- Pada 19 Maret, pemerintah Republik Dominika melarang wisatawan masuk ke negara tersebut. Wisatawan yang saat ini berada di negara tersebut telah diminta untuk kembali ke rumah.
- Bartolo Griffin, pemilik Desa Rumah Pohon Dominika, menyaksikan para tamu terakhir terbang pulang, meninggalkan 22 rumah pohon kosong.
- Keluarga Griffin yang beranggotakan lima orang memutuskan untuk tinggal di properti itu selama jam malam di seluruh negara bagian.
Oleh Desa Rumah Pohon Dominika, sebuah hotel bintang 4 di Republik Dominika, saat ini jauh lebih tenang. Suara burung di hutan terdengar lebih nyaring dan meja makan bersama terasa lebih besar. Resor yang biasanya menampung 50 orang itu kosong.
Yang tersisa hanyalah Bartolo Griffin, istri dan ketiga anaknya. Griffin adalah pemilik 22 rumah pohon di hutan tropis di El Valle, Republik Dominika.
Pada 19 Maret, pemerintah Republik Dominika melarang wisatawan masuk ke negara tersebut. Perbatasan negara “ditutup secara efektif” dan wisatawan diminta meninggalkan negara tersebut.
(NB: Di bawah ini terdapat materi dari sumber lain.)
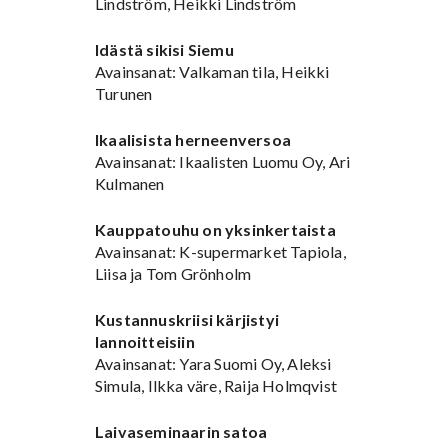
Lindström, Heikki Lindström
Idästä sikisi Siemu
Avainsanat: Valkaman tila, Heikki
Turunen
Ikaalisista herneenversoa
Avainsanat: Ikaalisten Luomu Oy, Ari
Kulmanen
Kauppatouhu on yksinkertaista
Avainsanat: K-supermarket Tapiola,
Liisa ja Tom Grönholm
Kustannuskriisi kärjistyi
lannoitteisiin
Avainsanat: Yara Suomi Oy, Aleksi
Simula, Ilkka väre, Raija Holmqvist
Laivaseminaarin satoa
Tamu Griffin yang tersisa mengucapkan selamat tinggal pada 16 Maret pada penerbangan terakhir meninggalkan negara itu. Namun keluarga Griffin yang beranggotakan lima orang memutuskan untuk tetap tinggal.
Griffin, yang berasal dari Boise, Idaho, mengatakan keputusan itu mudah bagi mereka. “Ini benar-benar seperti saya tinggal di surga tersembunyi bersama anak-anak saya,” katanya.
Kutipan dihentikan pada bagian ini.